◆ Supplied entries
○ ○ ○

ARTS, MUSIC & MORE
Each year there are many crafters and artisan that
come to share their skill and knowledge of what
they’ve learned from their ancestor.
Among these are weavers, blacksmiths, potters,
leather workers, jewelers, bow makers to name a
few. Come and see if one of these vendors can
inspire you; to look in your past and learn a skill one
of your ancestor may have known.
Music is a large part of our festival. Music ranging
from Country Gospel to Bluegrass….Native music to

○ ○ ○

◆ Brief
Your answer should be the lines from the one containing "inspire you; to" through the last line of the records, repeated exactly and with nothing added.

◆ Exercise solution
inspire you; to look in your past and learn a skill one
of your ancestor may have known.
Music is a large part of our festival. Music ranging
from Country Gospel to Bluegrass….Native music to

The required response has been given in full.